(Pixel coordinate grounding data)
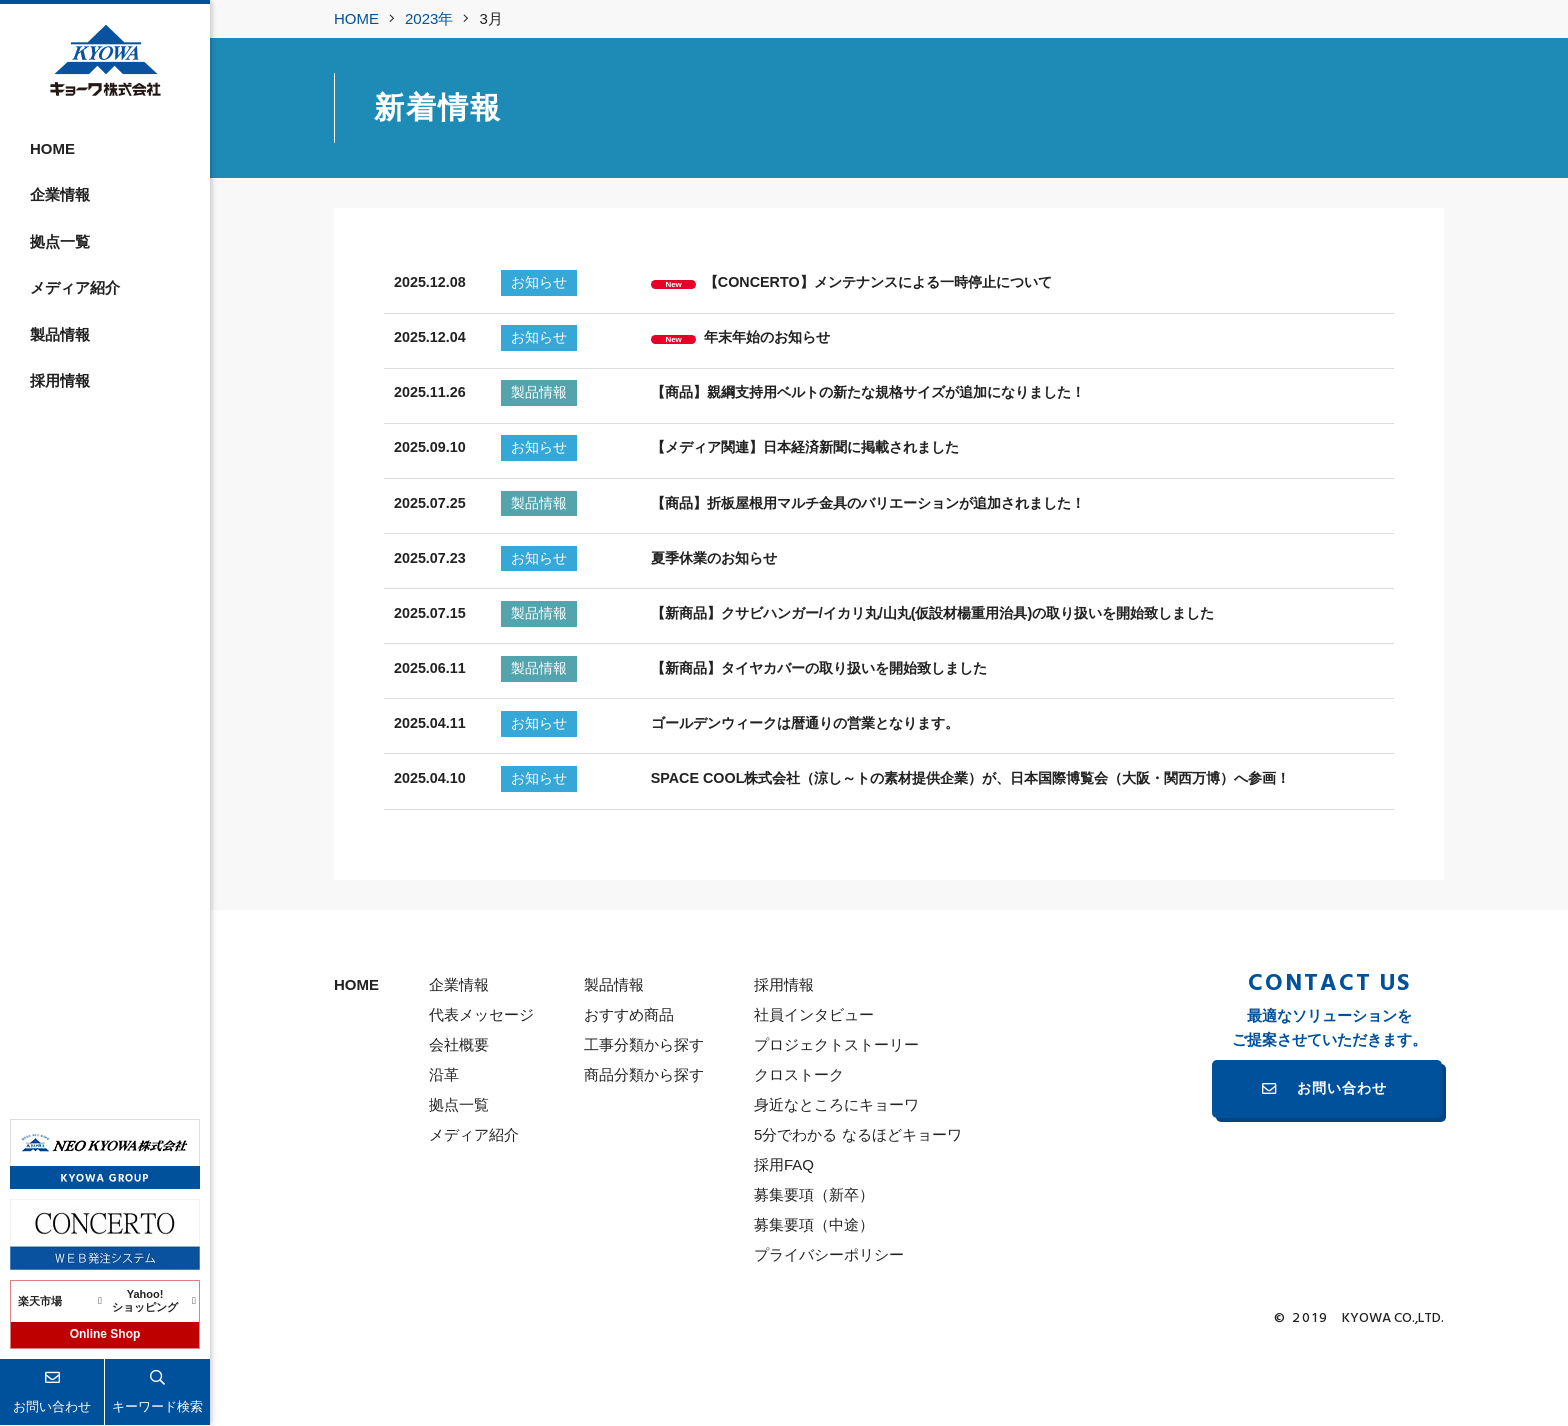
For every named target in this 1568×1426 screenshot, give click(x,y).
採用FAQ (784, 1242)
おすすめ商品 (629, 1092)
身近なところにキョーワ (836, 1182)
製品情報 (60, 334)
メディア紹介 (75, 287)
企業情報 (60, 194)
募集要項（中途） (814, 1302)
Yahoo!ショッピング (145, 1301)
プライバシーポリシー (829, 1332)
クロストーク (799, 1152)
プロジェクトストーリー (836, 1122)
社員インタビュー (814, 1092)
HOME (52, 148)
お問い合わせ (1342, 1167)
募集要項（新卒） (814, 1272)
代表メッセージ (481, 1092)
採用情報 (60, 380)
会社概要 (459, 1122)
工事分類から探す (644, 1122)
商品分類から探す (644, 1152)
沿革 (444, 1152)
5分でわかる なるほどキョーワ (858, 1212)
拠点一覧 (60, 241)
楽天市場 (40, 1301)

ASSIGNMENT>
Whatever lies between the line containing "プロジェクトストーリー (836, 1122)" and the final line above, both included, must be returned exactly.

EXERCISE ANSWER>
プロジェクトストーリー (836, 1122)
社員インタビュー (814, 1092)
HOME (52, 148)
お問い合わせ (1342, 1167)
募集要項（新卒） (814, 1272)
代表メッセージ (481, 1092)
採用情報 (60, 380)
会社概要 (459, 1122)
工事分類から探す (644, 1122)
商品分類から探す (644, 1152)
沿革 (444, 1152)
5分でわかる なるほどキョーワ (858, 1212)
拠点一覧 (60, 241)
楽天市場 (40, 1301)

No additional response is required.